Subtracting a negative fraction
Subtracting a negative fraction is equivalent to adding its positive counterpart — two negatives make a positive:
$$\frac{1}{2} - \left(-\frac{1}{3}\right) = \frac{1}{2} + \frac{1}{3} = \frac{5}{6}$$
This follows directly from the rule that a − (−b) = a + b. The same LCD method applies; only the sign of the second numerator flips.
Subtracting mixed numbers
Convert each mixed number to an improper fraction before subtracting:
$$3\frac{1}{2} - 1\frac{2}{3} = \frac{7}{2} - \frac{5}{3} = \frac{21}{6} - \frac{10}{6} = \frac{11}{6} = 1\frac{5}{6}$$
Steps: 3½ = 7/2, 1⅔ = 5/3. LCD(2, 3) = 6. Convert: 21/6 − 10/6 = 11/6. As a mixed number: 1⅚.

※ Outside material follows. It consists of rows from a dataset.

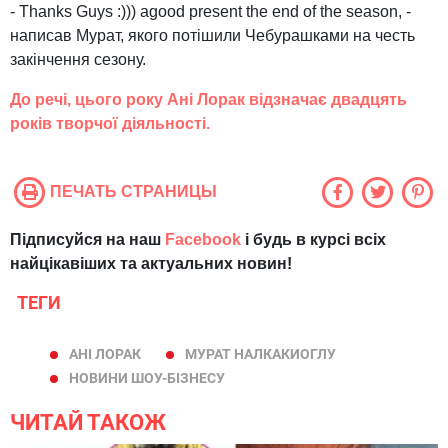
- Thanks Guys :))) agood present the end of the season, -
написав Мурат, якого потішили Чебурашками на честь
закінчення сезону.
До речі, цього року Ані Лорак відзначає двадцять
років творчої діяльності.
ПЕЧАТЬ СТРАНИЦЫ
Підписуйся на наш
Facebook
і будь в курсі всіх
найцікавіших та актуальних новин!
ТЕГИ
АНІ ЛОРАК
МУРАТ НАЛКАКИОГЛУ
НОВИНИ ШОУ-БІЗНЕСУ
ЧИТАЙ ТАКОЖ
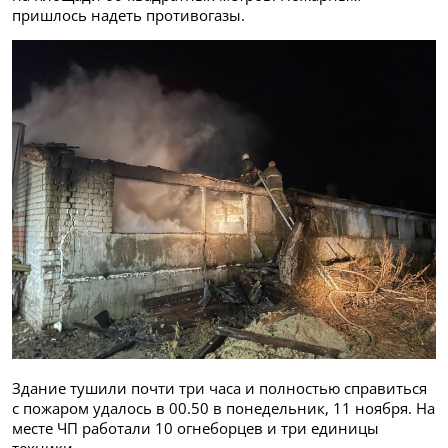
пришлось надеть противогазы.
Здание тушили почти три часа и полностью справиться
с пожаром удалось в 00.50 в понедельник, 11 ноября. На
месте ЧП работали 10 огнеборцев и три единицы
техники.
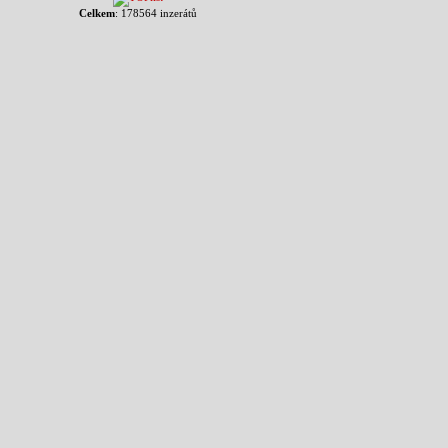
Celkem
: 178564 inzerátů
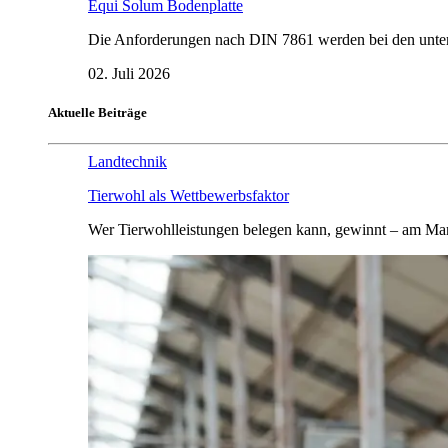
Equi Solum Bodenplatte
Die Anforderungen nach DIN 7861 werden bei den untersu
02. Juli 2026
Aktuelle Beiträge
Landtechnik
Tierwohl als Wettbewerbsfaktor
Wer Tierwohlleistungen belegen kann, gewinnt – am Mar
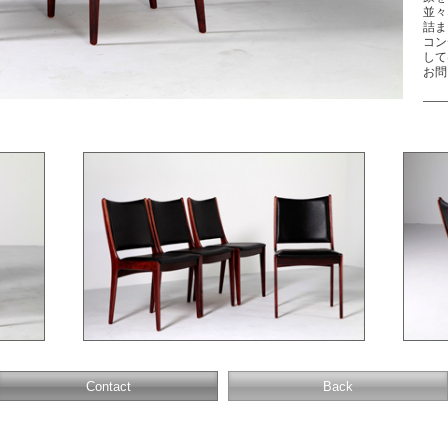
並々
詰ま
コン
して
お問
Contact
Back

An alternative method subtracts whole numbers and fractions separately, but requires a "borrow" step when the fractional part of the second number is larger — similar to borrowing in column subtraction. Converting to improper fractions first avoids this complication.
Common mistakes
Subtracting the denominators
The denominator defines part size and must not change. 5/8 − 3/8 ≠ 2/0 and ≠ 2/5. The correct answer is 2/8 = 1/4. Only numerators are subtracted once both fractions share the same denominator.
Subtracting in the wrong order
Fraction subtraction is not commutative: a/b − c/d ≠ c/d − a/b (unless both are equal). 3/4 − 1/4 = 2/4, but 1/4 − 3/4 = −2/4. The second fraction is always subtracted from the first.
Forgetting to simplify
Always check whether the result shares a common factor between numerator and denominator. 6/8 is not in simplest form; GCD(6, 8) = 2 gives 3/4.
Not converting mixed numbers first
Subtracting 2½ − 1¾ by handling whole and fractional parts separately requires a borrow when ¾ > ½. Converting to improper fractions (5/2 − 7/4 = 10/8 − 7/8 = 3/8) is more reliable and less error-prone.
Frequently asked questions
How do you subtract fractions with different denominators?
Find the LCD of both denominators, convert each fraction to that denominator, subtract the second numerator from the first, and simplify the result by dividing numerator and denominator by their GCD.
Can you subtract fractions with the same denominator directly?
Yes — subtract the second numerator from the first and keep the denominator unchanged. 5/8 − 3/8 = 2/8 = 1/4.
What if the result is negative?
A negative result is valid. It means the second fraction is larger than the first. The sign is carried in the numerator, and the fraction is otherwise simplified normally.
How do you subtract a negative fraction?
Subtracting a negative is the same as adding its positive. 1/2 − (−1/3) = 1/2 + 1/3 = 5/6.
How do you subtract mixed numbers?
Convert each mixed number to an improper fraction (whole × denominator + numerator, over the denominator), then subtract using the standard LCD method.
Why can't you subtract the denominators?
The denominator defines the size of each part. Subtracting denominators would change that size and produce a wrong answer. Only numerators change once both fractions share the same denominator.